Datasets: [data request] Mozilla Common Voice

Created on 1 Mar 2019 · 7Comments · Source: tensorflow/datasets

Name of dataset: Common Voice
URL of dataset: https://voice.mozilla.org/en/datasets
License of dataset: Creative Commons Attribution Share-Alike 3.0 Unported license
Short description of dataset and use case(s): open source, multi-language dataset of voices that anyone can use to train speech-enabled applications.

Folks who would also like to see this dataset in tensorflow/datasets, please +1/thumbs-up so the developers can know which requests to prioritize.

dataset request

Source

rsepassi

👍8 🎉3 ❤2

Most helpful comment

@rsepassi @cyfra @Conchylicultor Please Take a Look. I've added heavy configuration to support all the available languages, as asked by @rsepassi.

captain-pool on 8 Mar 2019

🎉1 😄1 👍1

All 7 comments

Hey @rsepassi , I'ld like to work on this issue. Can you assign me for this? Thank You.
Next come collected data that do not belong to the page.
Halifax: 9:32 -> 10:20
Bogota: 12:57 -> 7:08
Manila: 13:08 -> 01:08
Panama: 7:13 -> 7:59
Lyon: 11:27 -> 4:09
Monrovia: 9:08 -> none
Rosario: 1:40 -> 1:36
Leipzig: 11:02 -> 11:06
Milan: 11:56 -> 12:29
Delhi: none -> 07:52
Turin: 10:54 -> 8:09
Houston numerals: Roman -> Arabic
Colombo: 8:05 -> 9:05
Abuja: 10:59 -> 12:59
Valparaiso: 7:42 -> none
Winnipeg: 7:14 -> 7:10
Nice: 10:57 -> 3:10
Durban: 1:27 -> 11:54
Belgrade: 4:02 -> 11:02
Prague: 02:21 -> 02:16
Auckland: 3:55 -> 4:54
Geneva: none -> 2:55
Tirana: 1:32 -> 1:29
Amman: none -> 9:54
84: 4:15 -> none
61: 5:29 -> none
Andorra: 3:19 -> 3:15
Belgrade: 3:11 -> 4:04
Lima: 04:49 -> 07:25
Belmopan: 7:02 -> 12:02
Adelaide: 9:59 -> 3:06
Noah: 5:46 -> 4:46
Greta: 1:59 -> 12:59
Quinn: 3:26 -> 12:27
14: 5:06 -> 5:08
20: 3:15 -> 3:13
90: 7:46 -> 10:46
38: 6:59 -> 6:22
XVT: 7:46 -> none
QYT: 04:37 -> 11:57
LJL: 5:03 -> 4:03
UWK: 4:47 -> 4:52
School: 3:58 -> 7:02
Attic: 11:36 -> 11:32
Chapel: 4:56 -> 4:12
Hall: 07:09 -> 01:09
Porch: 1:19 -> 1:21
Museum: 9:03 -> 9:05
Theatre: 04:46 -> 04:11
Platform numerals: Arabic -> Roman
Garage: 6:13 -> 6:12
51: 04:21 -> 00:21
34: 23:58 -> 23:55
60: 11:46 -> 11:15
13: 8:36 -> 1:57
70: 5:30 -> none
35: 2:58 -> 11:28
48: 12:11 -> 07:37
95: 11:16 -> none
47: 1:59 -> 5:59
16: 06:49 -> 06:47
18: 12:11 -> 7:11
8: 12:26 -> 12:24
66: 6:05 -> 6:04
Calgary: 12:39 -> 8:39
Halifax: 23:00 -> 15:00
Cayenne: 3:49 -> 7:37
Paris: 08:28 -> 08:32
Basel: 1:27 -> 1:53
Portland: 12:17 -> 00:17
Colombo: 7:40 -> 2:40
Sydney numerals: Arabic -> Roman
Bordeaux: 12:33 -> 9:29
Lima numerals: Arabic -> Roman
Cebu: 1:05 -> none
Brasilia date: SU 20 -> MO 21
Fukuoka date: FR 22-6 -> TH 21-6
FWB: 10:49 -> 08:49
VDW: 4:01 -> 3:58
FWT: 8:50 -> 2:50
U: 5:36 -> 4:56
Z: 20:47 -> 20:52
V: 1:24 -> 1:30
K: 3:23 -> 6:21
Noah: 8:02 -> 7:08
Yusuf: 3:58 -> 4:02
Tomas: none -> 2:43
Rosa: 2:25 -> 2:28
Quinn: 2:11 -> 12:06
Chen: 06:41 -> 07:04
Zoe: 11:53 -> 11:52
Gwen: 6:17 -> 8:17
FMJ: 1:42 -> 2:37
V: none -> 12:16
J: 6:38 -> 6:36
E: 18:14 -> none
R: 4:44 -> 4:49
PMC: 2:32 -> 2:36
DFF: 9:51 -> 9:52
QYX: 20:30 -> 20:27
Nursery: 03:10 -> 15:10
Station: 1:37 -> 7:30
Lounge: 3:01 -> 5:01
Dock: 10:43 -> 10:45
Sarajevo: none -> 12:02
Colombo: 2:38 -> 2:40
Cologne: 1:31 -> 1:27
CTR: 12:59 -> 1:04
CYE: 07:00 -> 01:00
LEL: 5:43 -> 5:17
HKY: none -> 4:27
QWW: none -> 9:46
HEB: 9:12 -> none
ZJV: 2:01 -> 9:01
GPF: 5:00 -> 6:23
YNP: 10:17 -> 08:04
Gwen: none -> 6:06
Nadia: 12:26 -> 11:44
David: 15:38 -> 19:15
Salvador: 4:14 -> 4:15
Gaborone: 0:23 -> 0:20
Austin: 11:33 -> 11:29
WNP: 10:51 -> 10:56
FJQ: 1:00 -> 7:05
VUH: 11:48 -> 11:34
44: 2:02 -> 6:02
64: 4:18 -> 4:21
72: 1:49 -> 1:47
captain-pool on 1 Mar 2019

👍1

@captain-pool - please accept the collaborator invite.

cyfra on 1 Mar 2019

@rsepassi , @cyfra, The Mozilla Voice Dataset is having train.tsv, test.tsv and validation.tsv files which points to a set of mp3 files placed in a folder. If I try to read the tsv files using tf.data.TextLineDataset, and try to segregate the training and testing files, for returning through SplitGenerator, I need to iterate over the entries of the tsv files, which will depend on the default graph, provided eager execution is not enabled. In such case, to get the exact entries, we need to go for a sess.run().
So, can I use pandas to read the tsv files instead of using tensorflow library functions?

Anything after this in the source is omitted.